Although I have a lot of stuff in my flat for Layla, including a bed, there is a big difference between what is adequate for one night sleeping over a week, and what is suitable for full-time residence. Her child-bed, for instance, is in my back room, which is also the access route to the kitchen, so that when she is in bed, I can't use the kitchen without disturbing her, which makes it difficult both to get on with stuff in the evenings and to get ready for work in the mornings – it is also the only room in the house with decent wifi, which is one of the reasons I'm not online much even after she's asleep in the evenings (another being that I'm just generally really frazzled at the moment). And there isn't much I can do to change any of that, this being a one-bedroom flat and a temporary arrangement, although I have replaced the decorative curtains in that room, which let in a lot of light, with blackout curtains, so that she gets a better night's sleep. Layla doesn't have a wardrobe here, so has to live out of an overnight bag, which must be constantly checked to make sure we don't run out of anything, since given that she goes back and fore between my house and hers every day, her clothes also migrate to and from, sometimes randomly depending on where she gets changed any given day! If we have a lift back to my house from hers, the pushchair doesn't always come with her, which means it isn't always available to me when needed. Her school is a 40-minute walk from my flat, and I don't drive. Her daily routine is not synched with my full-time work routine, and there's only so much that can be done to shift either routine.

And so on, and so on, and these are all small things, but those small things can be quite wearing over time. All of which is a long-winded way of saying that I think I am entitled to say that the last few weeks have been a bit tiring and stressful, even if the child I'm looking after isn't permanently mine. 'Parenthood is difficult and stressful' and 'looking after someone else's child unexpectedly is difficult and stressful' are not mutually exclusive statements!
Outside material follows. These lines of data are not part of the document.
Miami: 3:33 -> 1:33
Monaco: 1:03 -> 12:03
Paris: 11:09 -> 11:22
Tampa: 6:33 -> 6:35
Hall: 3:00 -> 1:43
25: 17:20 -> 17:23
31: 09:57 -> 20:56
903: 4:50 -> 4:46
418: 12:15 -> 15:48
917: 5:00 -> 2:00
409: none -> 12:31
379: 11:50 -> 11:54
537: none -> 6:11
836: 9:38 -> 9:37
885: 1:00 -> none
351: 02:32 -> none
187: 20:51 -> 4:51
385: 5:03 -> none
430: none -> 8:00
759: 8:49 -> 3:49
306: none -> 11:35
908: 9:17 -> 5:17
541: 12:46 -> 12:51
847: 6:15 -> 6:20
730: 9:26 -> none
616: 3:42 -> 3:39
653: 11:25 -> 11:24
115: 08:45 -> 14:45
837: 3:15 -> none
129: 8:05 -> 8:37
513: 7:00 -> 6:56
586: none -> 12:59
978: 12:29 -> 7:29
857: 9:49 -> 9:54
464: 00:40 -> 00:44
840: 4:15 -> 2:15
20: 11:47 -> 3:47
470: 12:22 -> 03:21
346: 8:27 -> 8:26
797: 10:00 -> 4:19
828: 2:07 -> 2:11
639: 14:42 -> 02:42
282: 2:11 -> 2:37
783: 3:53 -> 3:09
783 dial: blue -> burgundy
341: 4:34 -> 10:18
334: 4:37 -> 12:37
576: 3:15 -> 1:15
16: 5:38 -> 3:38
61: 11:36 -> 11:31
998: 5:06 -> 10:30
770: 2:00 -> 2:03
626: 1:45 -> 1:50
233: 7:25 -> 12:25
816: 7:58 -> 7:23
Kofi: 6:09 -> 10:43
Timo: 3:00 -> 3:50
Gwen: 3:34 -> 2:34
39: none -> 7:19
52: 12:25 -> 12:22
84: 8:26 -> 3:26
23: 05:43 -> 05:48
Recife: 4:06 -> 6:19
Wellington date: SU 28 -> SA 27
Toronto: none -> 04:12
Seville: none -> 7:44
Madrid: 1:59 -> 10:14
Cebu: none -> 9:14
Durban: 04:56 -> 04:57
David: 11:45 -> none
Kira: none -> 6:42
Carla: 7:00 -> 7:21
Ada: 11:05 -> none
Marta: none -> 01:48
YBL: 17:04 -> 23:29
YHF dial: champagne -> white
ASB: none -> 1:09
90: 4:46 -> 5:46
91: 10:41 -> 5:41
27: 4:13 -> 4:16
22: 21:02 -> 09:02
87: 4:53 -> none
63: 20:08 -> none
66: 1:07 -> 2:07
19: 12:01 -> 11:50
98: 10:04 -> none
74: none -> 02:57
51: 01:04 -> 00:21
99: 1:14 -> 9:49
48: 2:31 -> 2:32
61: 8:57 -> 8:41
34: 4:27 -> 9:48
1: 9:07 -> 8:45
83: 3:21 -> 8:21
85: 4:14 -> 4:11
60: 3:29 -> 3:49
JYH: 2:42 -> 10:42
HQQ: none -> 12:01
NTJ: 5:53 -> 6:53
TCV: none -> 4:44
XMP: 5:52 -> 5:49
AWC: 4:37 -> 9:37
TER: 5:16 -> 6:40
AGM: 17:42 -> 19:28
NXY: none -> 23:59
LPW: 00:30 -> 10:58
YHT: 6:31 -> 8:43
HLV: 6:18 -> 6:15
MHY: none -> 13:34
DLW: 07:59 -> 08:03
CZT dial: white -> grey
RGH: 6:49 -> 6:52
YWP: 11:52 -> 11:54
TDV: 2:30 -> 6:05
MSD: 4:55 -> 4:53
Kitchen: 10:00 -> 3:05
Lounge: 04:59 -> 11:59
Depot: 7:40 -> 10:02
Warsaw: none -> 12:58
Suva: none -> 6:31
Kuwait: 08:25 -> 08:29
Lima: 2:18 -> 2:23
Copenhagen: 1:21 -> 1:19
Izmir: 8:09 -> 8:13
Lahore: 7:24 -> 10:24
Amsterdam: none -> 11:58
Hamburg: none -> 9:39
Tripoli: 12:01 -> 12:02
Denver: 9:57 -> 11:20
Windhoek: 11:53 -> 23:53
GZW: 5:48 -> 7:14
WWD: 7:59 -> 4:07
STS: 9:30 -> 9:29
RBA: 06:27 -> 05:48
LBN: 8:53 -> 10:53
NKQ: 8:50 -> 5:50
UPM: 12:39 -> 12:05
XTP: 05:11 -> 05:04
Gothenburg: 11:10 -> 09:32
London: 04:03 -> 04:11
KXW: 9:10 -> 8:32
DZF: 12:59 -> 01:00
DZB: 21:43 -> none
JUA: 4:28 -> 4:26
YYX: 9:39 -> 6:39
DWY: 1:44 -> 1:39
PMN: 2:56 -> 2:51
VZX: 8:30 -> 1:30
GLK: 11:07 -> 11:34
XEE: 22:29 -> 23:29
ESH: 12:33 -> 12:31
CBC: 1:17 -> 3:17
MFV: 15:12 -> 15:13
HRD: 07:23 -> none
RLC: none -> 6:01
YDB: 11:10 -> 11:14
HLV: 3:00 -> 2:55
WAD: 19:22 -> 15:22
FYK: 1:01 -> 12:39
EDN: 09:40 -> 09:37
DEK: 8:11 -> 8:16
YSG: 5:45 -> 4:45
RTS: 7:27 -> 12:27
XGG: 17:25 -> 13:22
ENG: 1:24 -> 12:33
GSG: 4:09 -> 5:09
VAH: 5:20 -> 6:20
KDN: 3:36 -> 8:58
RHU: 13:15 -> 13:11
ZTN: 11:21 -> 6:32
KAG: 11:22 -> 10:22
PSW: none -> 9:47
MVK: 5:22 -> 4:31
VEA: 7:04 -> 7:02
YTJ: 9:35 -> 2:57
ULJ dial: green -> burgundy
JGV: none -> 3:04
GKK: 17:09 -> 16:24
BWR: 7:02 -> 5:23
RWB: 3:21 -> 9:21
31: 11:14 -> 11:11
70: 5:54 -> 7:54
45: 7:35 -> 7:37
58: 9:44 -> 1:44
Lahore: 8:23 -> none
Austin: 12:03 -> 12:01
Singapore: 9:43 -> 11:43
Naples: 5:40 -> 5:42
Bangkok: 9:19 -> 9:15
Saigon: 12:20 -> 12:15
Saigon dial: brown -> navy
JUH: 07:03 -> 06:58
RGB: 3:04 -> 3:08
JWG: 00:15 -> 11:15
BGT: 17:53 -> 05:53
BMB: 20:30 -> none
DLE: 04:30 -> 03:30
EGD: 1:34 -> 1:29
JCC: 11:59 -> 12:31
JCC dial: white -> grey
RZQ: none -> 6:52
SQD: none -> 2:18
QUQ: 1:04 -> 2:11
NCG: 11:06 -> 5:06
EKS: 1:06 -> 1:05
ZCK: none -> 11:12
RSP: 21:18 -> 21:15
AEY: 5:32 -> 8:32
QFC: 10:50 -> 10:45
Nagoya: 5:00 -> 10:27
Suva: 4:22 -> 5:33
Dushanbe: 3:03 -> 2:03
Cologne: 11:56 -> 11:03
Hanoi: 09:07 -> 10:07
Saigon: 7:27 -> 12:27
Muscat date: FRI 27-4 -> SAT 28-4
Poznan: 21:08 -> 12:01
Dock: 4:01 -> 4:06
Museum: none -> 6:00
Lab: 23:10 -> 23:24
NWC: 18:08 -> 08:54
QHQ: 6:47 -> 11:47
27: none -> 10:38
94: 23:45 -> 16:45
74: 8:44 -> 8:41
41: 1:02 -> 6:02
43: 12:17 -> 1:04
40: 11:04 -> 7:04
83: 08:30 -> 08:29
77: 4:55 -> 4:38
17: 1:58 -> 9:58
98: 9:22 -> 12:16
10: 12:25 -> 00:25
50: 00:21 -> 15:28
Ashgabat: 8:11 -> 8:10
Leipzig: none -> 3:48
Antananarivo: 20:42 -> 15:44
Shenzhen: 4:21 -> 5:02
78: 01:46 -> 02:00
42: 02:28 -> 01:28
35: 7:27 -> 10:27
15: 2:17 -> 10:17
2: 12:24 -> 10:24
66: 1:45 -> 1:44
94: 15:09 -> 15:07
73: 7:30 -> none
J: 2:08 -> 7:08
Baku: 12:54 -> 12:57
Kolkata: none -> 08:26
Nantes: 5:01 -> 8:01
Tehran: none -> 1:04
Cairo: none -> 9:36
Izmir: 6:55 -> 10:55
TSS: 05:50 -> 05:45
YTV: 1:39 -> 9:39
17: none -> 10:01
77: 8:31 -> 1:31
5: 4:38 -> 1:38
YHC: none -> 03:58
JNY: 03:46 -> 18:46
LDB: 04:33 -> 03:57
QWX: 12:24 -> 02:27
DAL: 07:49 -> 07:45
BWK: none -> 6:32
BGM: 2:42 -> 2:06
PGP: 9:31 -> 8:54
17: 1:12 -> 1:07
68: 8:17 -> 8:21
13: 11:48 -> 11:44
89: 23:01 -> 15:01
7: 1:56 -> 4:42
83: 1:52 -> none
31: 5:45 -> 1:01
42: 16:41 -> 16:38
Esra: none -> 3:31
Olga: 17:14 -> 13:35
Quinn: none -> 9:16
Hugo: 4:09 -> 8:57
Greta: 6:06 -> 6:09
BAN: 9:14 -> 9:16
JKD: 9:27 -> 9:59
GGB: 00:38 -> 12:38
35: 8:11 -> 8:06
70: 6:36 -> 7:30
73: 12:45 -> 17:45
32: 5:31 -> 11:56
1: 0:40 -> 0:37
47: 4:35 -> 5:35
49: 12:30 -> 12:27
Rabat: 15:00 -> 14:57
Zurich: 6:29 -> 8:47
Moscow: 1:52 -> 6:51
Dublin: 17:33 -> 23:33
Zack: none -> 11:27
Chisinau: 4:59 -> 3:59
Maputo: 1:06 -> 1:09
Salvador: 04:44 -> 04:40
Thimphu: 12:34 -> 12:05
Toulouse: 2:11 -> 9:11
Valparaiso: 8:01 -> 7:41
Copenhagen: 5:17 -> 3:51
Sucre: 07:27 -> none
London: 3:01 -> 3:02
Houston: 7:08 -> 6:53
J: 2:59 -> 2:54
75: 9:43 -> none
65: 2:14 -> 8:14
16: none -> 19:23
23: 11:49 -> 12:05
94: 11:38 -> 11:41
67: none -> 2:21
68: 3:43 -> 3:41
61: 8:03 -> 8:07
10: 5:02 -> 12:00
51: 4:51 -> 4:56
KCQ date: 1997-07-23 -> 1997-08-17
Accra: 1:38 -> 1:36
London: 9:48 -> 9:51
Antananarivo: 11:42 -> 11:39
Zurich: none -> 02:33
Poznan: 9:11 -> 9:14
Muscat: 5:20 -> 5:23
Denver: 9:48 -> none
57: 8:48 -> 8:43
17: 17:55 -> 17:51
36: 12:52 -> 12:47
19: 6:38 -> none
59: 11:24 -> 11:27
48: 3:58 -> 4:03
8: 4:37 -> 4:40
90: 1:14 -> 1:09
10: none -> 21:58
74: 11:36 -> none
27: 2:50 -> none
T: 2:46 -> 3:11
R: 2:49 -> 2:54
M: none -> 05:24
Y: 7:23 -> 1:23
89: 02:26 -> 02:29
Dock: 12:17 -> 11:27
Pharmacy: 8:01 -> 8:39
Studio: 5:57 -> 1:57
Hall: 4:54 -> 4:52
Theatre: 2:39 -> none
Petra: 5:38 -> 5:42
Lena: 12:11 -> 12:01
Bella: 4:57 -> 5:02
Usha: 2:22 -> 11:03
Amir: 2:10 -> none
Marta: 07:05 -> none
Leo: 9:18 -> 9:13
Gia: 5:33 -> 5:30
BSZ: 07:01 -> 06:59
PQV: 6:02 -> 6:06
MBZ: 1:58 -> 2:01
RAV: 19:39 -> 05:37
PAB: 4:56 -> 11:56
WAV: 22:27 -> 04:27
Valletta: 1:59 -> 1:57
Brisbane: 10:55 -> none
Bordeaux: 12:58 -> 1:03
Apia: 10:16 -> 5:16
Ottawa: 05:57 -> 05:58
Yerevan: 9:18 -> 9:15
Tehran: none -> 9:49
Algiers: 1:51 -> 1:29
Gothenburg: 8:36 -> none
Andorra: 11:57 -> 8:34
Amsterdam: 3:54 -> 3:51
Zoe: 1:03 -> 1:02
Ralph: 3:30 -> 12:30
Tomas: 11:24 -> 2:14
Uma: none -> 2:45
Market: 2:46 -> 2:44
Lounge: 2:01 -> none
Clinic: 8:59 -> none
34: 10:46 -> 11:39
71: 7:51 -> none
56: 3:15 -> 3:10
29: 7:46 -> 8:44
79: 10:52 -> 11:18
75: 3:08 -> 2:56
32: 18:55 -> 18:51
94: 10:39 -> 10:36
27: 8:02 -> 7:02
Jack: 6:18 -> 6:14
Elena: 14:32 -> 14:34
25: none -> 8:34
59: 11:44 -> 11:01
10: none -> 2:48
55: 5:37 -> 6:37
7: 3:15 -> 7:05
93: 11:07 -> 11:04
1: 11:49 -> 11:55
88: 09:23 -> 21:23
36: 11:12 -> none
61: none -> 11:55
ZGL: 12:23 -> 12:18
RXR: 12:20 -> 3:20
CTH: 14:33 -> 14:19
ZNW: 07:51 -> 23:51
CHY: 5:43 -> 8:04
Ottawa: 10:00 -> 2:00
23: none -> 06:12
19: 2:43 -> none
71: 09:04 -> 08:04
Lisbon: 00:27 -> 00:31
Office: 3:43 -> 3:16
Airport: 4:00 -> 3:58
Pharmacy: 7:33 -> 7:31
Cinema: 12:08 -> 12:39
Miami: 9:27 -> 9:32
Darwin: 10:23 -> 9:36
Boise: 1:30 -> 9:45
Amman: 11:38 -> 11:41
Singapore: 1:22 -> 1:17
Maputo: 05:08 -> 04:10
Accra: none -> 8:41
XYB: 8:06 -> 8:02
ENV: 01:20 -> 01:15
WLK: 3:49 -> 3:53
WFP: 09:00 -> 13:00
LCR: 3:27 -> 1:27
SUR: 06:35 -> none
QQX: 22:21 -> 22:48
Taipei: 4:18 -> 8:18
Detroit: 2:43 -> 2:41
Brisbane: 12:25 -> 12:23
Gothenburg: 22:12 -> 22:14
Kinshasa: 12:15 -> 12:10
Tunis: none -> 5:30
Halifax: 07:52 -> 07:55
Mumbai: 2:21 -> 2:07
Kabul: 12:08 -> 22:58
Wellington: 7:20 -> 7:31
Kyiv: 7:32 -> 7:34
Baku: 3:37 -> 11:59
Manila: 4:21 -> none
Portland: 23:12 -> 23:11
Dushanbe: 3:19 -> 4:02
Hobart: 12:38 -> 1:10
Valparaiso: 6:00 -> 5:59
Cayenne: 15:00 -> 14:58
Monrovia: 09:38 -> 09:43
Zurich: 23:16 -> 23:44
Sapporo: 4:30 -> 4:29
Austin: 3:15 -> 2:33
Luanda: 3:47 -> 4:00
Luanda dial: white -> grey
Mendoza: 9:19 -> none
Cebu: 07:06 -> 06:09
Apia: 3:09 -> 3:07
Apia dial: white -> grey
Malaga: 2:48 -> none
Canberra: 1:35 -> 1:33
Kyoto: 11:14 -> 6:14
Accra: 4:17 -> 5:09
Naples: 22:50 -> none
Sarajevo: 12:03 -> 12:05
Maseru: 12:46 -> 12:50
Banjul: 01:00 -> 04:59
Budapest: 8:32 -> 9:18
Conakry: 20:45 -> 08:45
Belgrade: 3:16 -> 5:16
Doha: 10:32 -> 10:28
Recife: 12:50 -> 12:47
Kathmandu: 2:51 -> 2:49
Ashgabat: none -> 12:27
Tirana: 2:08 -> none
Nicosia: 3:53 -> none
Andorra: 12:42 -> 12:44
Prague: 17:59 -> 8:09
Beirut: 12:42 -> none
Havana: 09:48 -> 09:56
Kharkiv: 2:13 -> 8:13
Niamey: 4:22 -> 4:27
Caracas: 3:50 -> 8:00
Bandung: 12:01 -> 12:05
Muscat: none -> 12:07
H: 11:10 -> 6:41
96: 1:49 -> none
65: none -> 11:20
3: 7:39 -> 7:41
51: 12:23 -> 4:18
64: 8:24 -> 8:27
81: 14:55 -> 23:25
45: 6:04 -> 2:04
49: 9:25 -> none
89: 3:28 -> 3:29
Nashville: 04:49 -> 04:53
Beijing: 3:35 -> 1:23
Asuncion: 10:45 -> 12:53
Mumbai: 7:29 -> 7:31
It isn't a competition.

But I won't belabour the point (she says, having already done so), except to add that there have been all kinds of added complications, of which Wednesday just gone is a prime example.

Now, since I've been back in work, we've developed a sort-of routine wherein my dad comes to my house each morning at around 7.45am – if Layla is still asleep (which she often is at that time) he sits with her while I run for the bus; if she's awake, we both get into the car and he gives me a lift to work before taking Layla back to his place for the day. Wednesday I was on a training course, so didn't have to be in till 9.30, so we'd arranged for Dad to come at 8.30 or thereabouts – a chance for a very slight lie-in, we thought! But then at 7.30am Mum phoned to ask if I could walk Layla to hers instead of having a lift, because Dad had had to go and take Chelsea to hospital, as she'd phoned to say she thought she had accidentally overdosed on paracetamol!

How do you accidentally overdose on paracetamol, you ask? Well, she had a cold, so her 'landlady' gave her some paracetamol, and every time she felt a bit rough she took a couple of pills without reference to either the clock or the instructions, because she is an idiot, and she'd suddenly realised that she had taken 29 pills in 48 hours! So Dad took Chelsea to hospital, and my arrangements for getting Layla to Mum and myself to my training course were completely up the creek.

Now, I can walk to Mum and Dad's in 20 minutes, but Layla can't – and of course I didn't have the pushchair, because it had been left at their house, for the nursery run, rather than at mine, as we were supposed to be having a lift. For that matter, Layla was still asleep, because we were expecting to have another hour before we left the house. So I had to wake her up, get her breakfasted and dressed in record time (and she is Not Good At Mornings), walk her down the hill to the bus stop (a 5 minute walk for me but more than 15 minutes for her, so she grumbled and asked to be carried the whole way), bus her as close as possible to our destination (only a little over halfway, since there isn't a convenient bus that does the whole journey), and then walk the rest of the way (again complaining and asking to be carried the whole way). Then, having dropped her off, I had to run back to the bus stop, catch a bus into town, and then run across town to the training centre (another 20-minute walk, since again there isn't a convenient bus that does the whole journey), and arrived just in the nick of time!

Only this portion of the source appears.